I recently had the opportunity to participate in a panel discussion on the topic of advanced analytics and data driven businesses for a gathering of senior executives from very large, mostly traditional enterprises.
One of the other speakers, a senior partner at a prestigious strategy consulting firm, kicked off by lamenting the lack of data driven decision making he sees at the senior level of most organizations. He described a typical meeting where someone on the team presents data, and then the group reverts to the HPPO decision rule, (i.e. the Highest Paid Person’s Opinion.)
I couldn’t help but note that I find the distinction between data and intuition a troubling false dichotomy. Why?
While there’s no question that many decisions are made without data (or even contrary to data), it’s equally dangerous to suggest that decisions must be made based only on data that is overtly considered. Put differently, the answer to the question “Is intuition at odds with data driven decision making?” should be a resounding “No.”
In Blink, The Power of Thinking Without Thinking, Malcolm Gladwell captures the essence of why this is true:
“...our world requires that decisions be sourced and footnoted, and if we say how we feel, we must also be prepared to elaborate on why we feel that way...We need to respect the fact that it is possible to know without knowing why we know and accept that - sometimes - we're better off that way.”
More bluntly, as supreme court judge Potter Stewart replied after struggling to create a concise definition of pornography, “I know it when I see it.”
The human brain is the most powerful data collection and processing system in the world; every day, it enables us to process and interpret the world around us, even if we’re unaware of what factors are influencing us or are unable to express the rules by which we’re making a decision.
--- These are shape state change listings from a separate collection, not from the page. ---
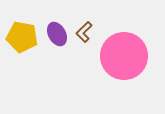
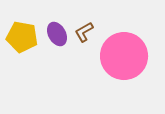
brown L-shape: rotated 15 degrees clockwise
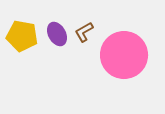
yellow pentagon: moved 1 px up
pink circle: moved 1 px up
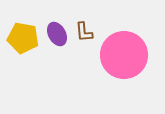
brown L-shape: rotated 65 degrees counterclockwise
yellow pentagon: moved 1 px right, 2 px down
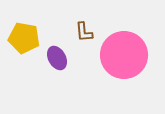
purple ellipse: moved 24 px down
yellow pentagon: moved 1 px right
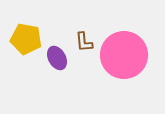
brown L-shape: moved 10 px down
yellow pentagon: moved 2 px right, 1 px down
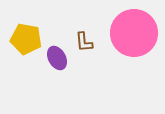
pink circle: moved 10 px right, 22 px up
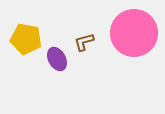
brown L-shape: rotated 80 degrees clockwise
purple ellipse: moved 1 px down
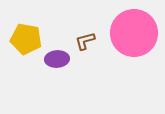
brown L-shape: moved 1 px right, 1 px up
purple ellipse: rotated 65 degrees counterclockwise
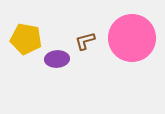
pink circle: moved 2 px left, 5 px down
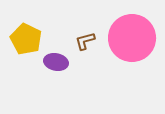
yellow pentagon: rotated 16 degrees clockwise
purple ellipse: moved 1 px left, 3 px down; rotated 15 degrees clockwise
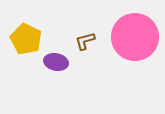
pink circle: moved 3 px right, 1 px up
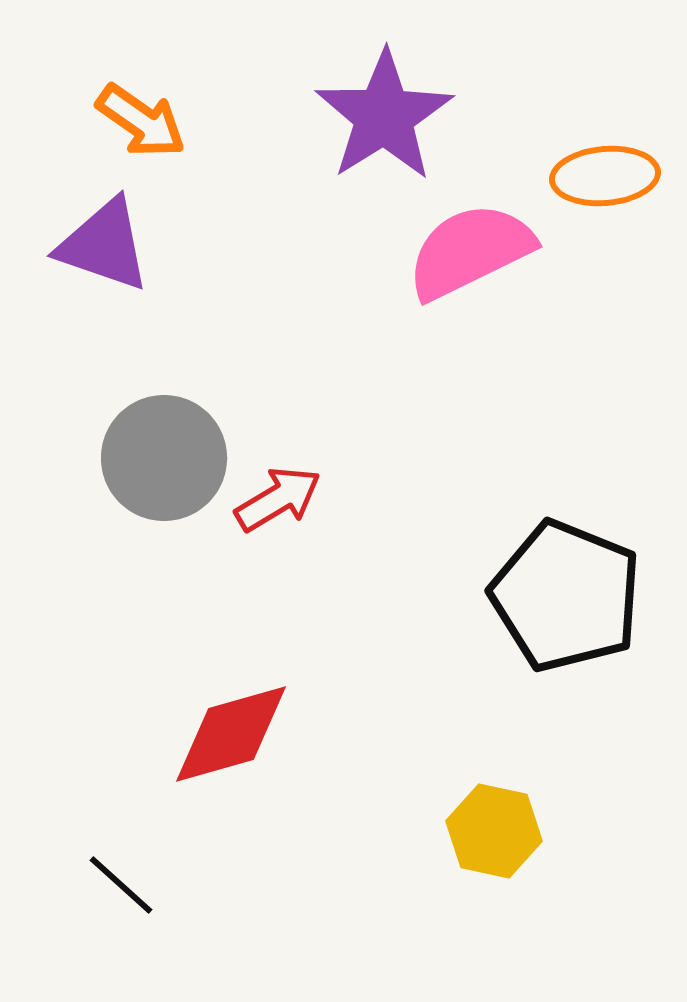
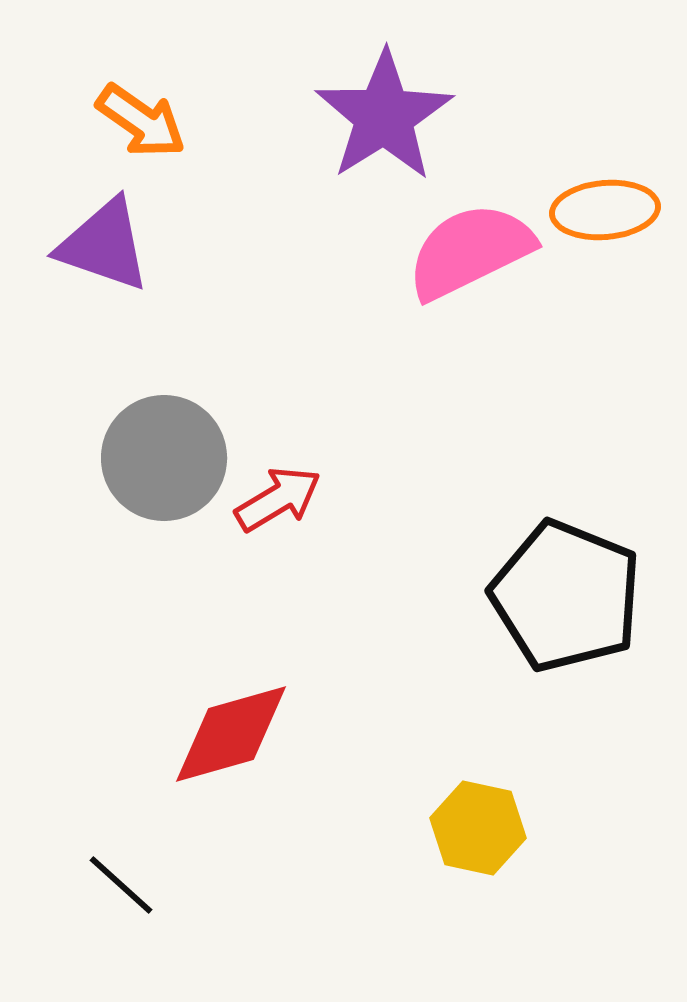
orange ellipse: moved 34 px down
yellow hexagon: moved 16 px left, 3 px up
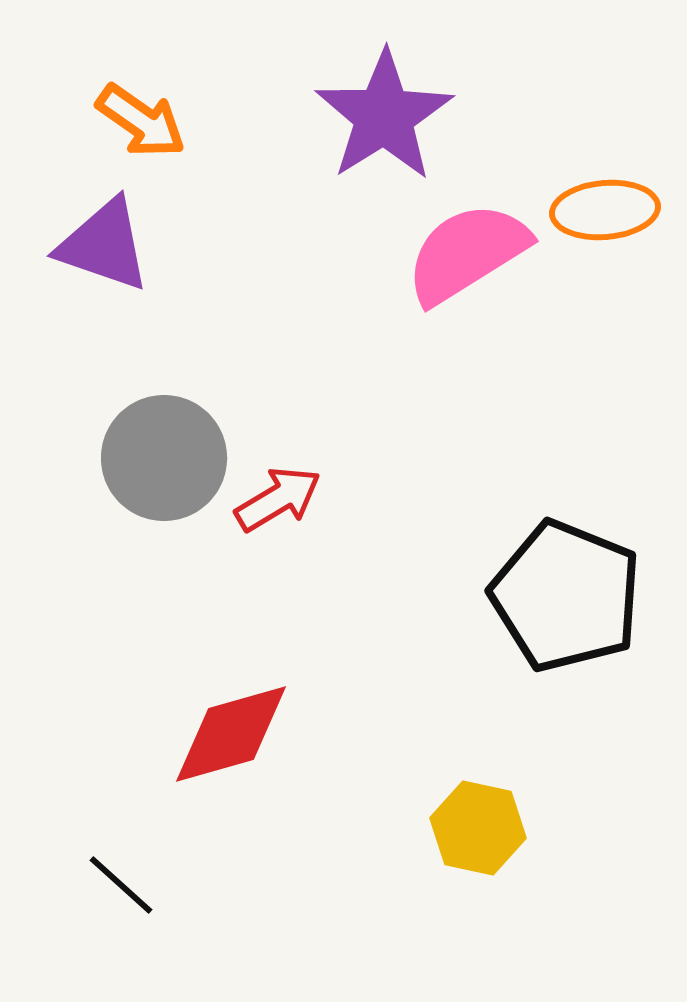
pink semicircle: moved 3 px left, 2 px down; rotated 6 degrees counterclockwise
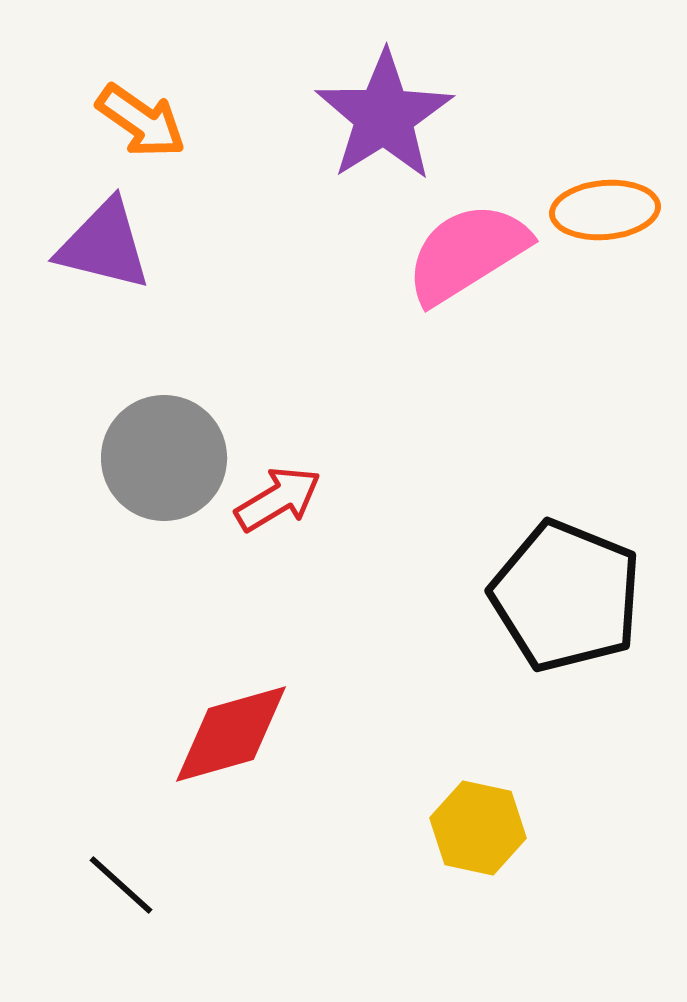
purple triangle: rotated 5 degrees counterclockwise
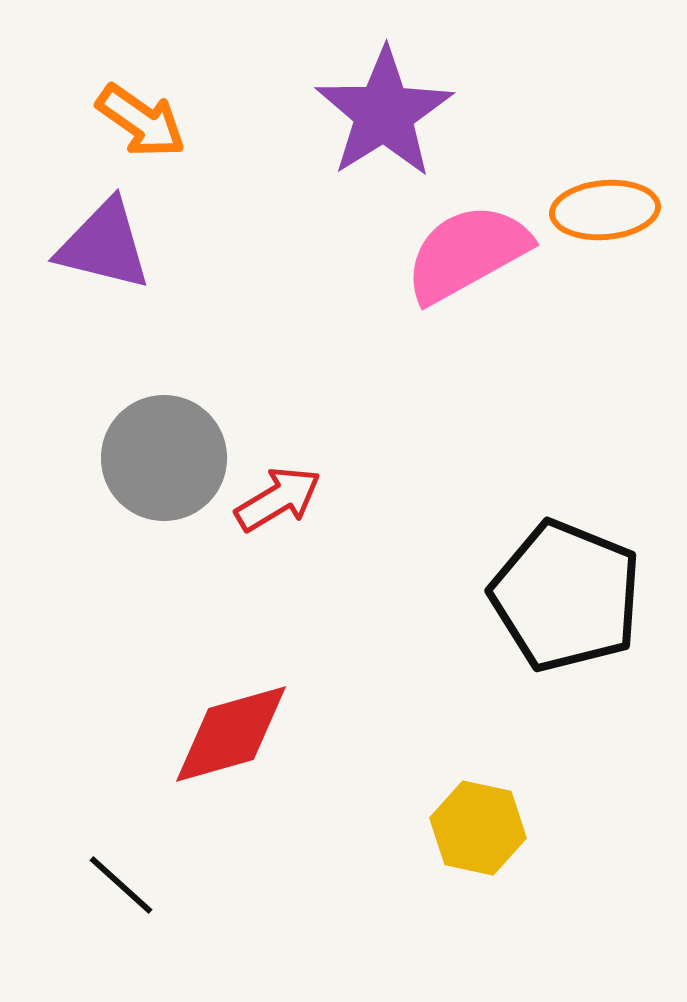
purple star: moved 3 px up
pink semicircle: rotated 3 degrees clockwise
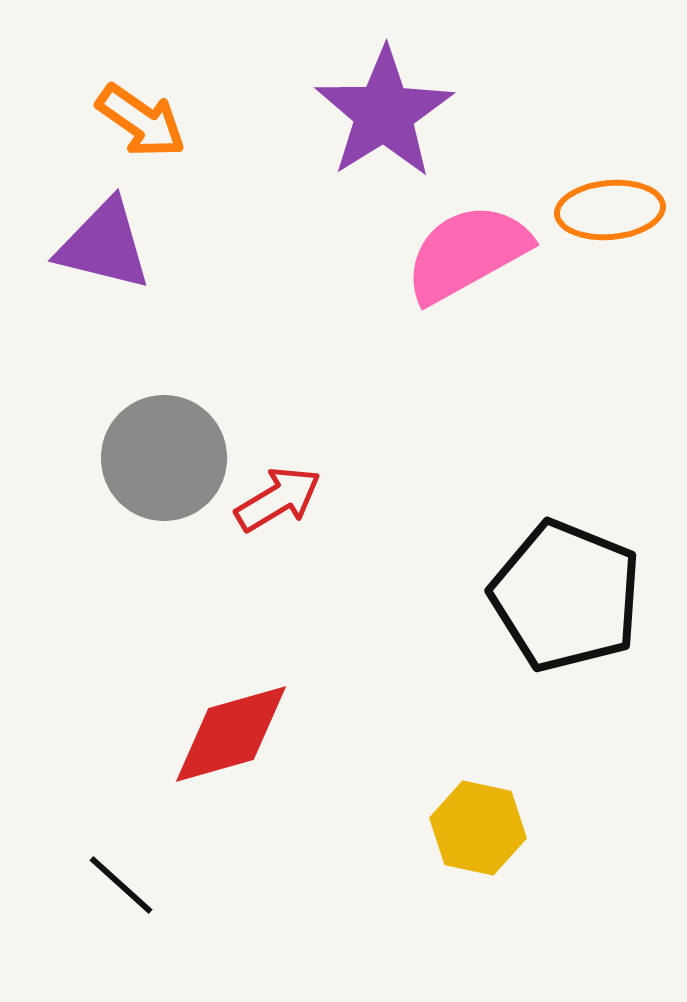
orange ellipse: moved 5 px right
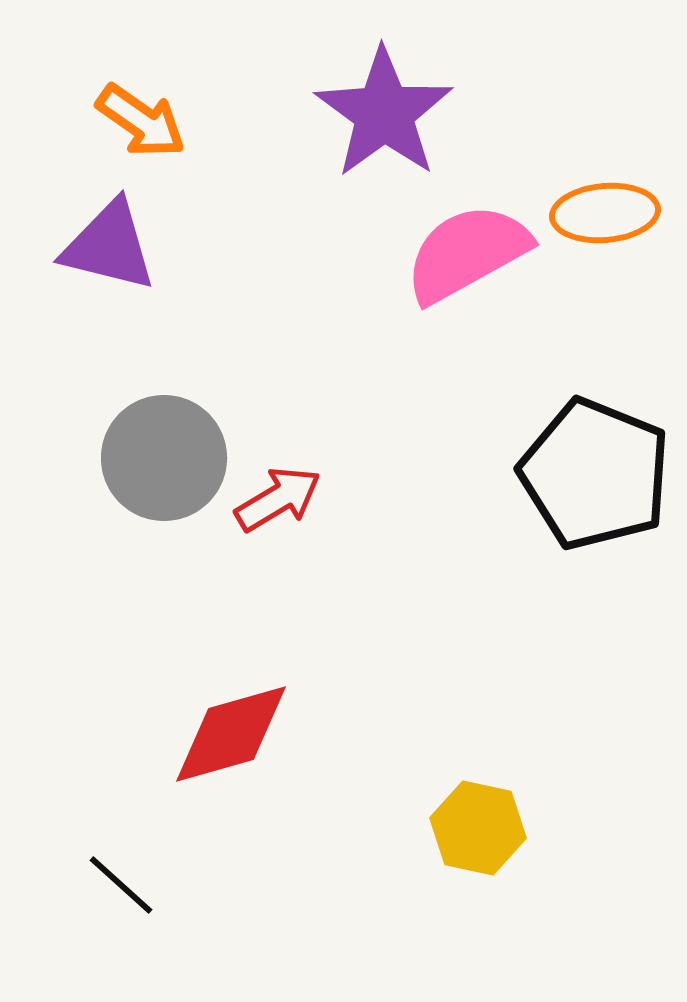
purple star: rotated 4 degrees counterclockwise
orange ellipse: moved 5 px left, 3 px down
purple triangle: moved 5 px right, 1 px down
black pentagon: moved 29 px right, 122 px up
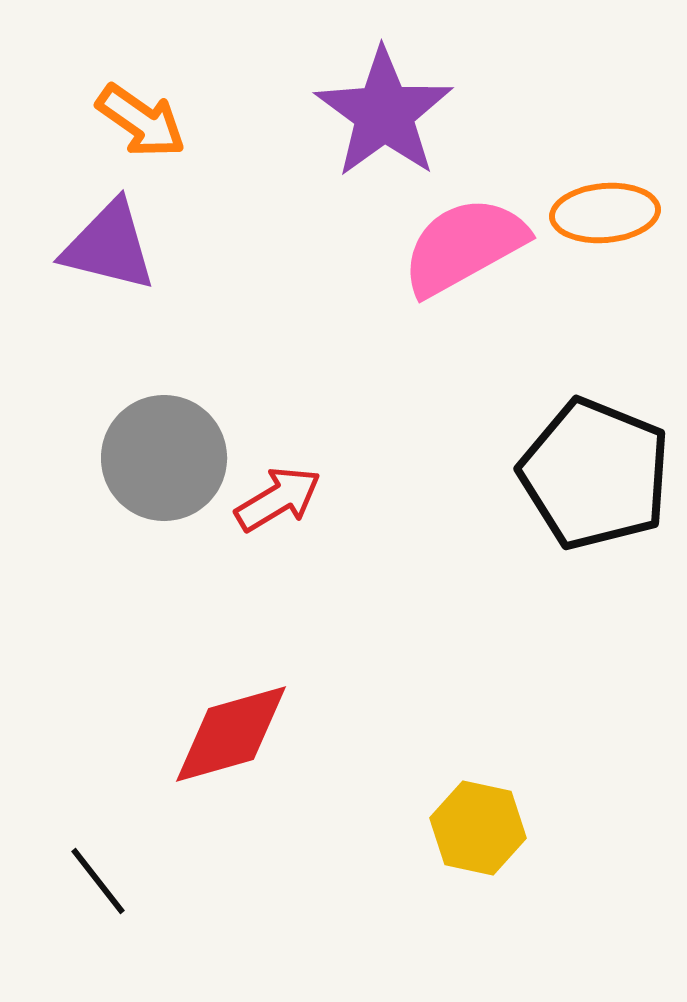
pink semicircle: moved 3 px left, 7 px up
black line: moved 23 px left, 4 px up; rotated 10 degrees clockwise
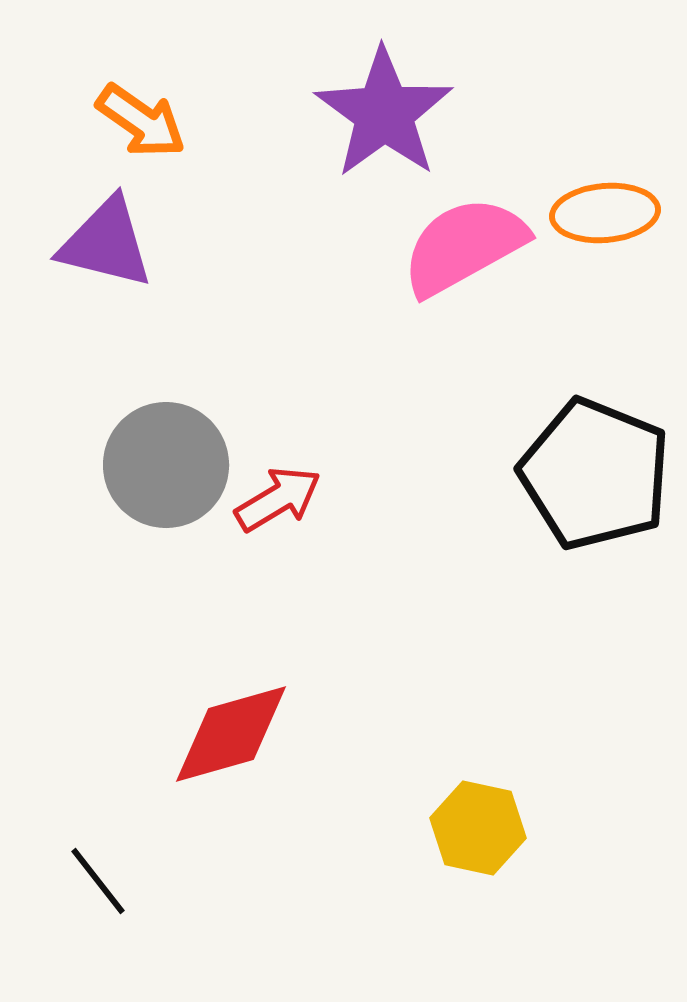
purple triangle: moved 3 px left, 3 px up
gray circle: moved 2 px right, 7 px down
That leads us to the false dichotomy of relying - seemingly blindly - on expert experience, or making a “quantitative” decision based on “hard data.” Never mind that until recently, this data likely only represented a sliver of the complexity that exists in everyday life or business. While of course not universally true, in many cases that highly paid person is in that position as a result of experience -- experience resulting in both exposure to a broader universe of influences and the development of better decision making criteria.
The recent advances in “Big Data” technology -- the ability to collect, store, and process vast amounts of data -- has enabled us to assemble an increasingly comprehensive record of our daily interactions with the world. This record now resembles human memory, (i.e. a store of information regardless of whether it is explicitly deemed to be useful.)
It’s precisely this conundrum that has ignited the resurgence of interest in artificial intelligence and machine learning. As The Economist recently noted, “Machine learning is exactly what it sounds like: an attempt to perform a trick that even very primitive animals are capable of, namely learning from experience.” When coupled with this rapidly expanding digital record of our daily lives, the power of machine learning becomes its ability to observe the patterns of human decision making and infer the complex rules by which decisions are being made. By understanding which outcomes were good vs those that were less good, we can create a synthetic expertise approaching that of expert humans.